Nº 20
Tengo un perro que come moscas, ronca y se tira pedos. Entre sus grandes pasiones destaca la de ladrar inexplicablemente a ciertas piedras y forcejear tenazmente con su peluche... lo sé, no es el más listo de la camada y eso lo hace entrañable, me cae tan bien que ha terminado por convertirme en su mascota. En una ocasión me preguntaron el motivo por el que tenía perro: dulce y tierno contesté que me “encantaban” los animales. Pensándolo detenidamente la verdad es que es mentira, tengo un perro por la razón que otorga el egoísmo; tengo un animal porque soy un animal, soy tan animal que como otros animales, soy tan egoísta que me entristece sobrevivirle.
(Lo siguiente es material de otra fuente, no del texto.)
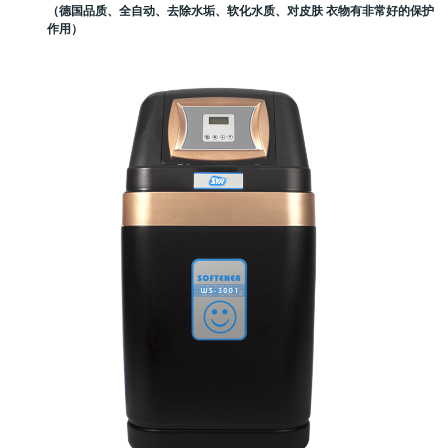
（德国品质、全自动、去除水垢、软化水质、对皮肤 衣物有非常好的保护
作用）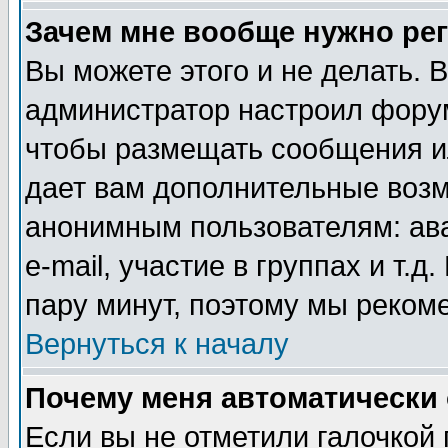
Зачем мне вообще нужно ре
Вы можете этого и не делать. В
администратор настроил форум
чтобы размещать сообщения ил
дает вам дополнительные воз
анонимным пользователям: ав
e-mail, участие в группах и т.д
пару минут, поэтому мы реком
Вернуться к началу
Почему меня автоматически
Если вы не отметили галочкой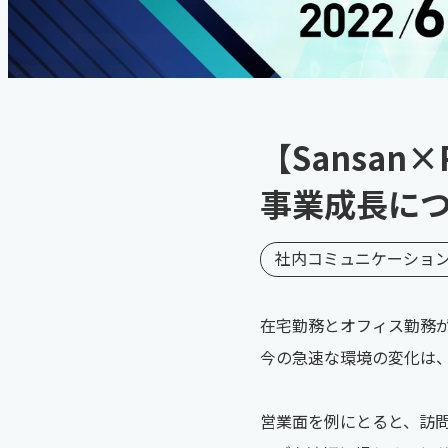
【Sansan
事業成長につ
社内コミュニケーショ
在宅勤務とオフィス勤務
今の急速な環境の変化は
営業面を例にとると、訪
Lo único cierto es que mirarlo me hace feliz y acariciarlo más humano.
La instrucción de ciertos ejércitos pasaba por convivir en los barracones con diferentes cachorritos para posteriormente, cuando el cariño empapaba los uniformes, degollarlos lentamente. Con este ritual comenzaba la deshumanización de los futuros “guerreros”. Un cerebro capaz de maltratar es capaz de torturar y un cerebro capaz de torturar es capaz de asesinar. No quiero detenerme en las repugnantes y arraigadas fiestas populares donde el disfrute está basado en la sádica y patológica tortura de indefensos animales, tengo la certeza de que semejante anacronismo avergonzará a generaciones venideras.
Creo que pocas cosas son tan desoladoras como la mirada penetrante y aterrada de un animal torturado, maltratado o abandonado; es la mirada de un náufrago sin auxilio, la expresión de la incomprensión, la fotografía de la inocencia… es la mirada humana de los animales, desgraciadamente es la idéntica y desgarrada mirada que se puede encontrar en demasiados rostros humanos.... miradas contrapuestas a la miopía e indiferencia de ciertas conciencias apáticas de sociedades disfuncionales, así la injusticia se alimenta por nuestra incapacidad de empatizar con el sufrimiento ajeno...
... les dejo, alguien se está comiendo mi zapato.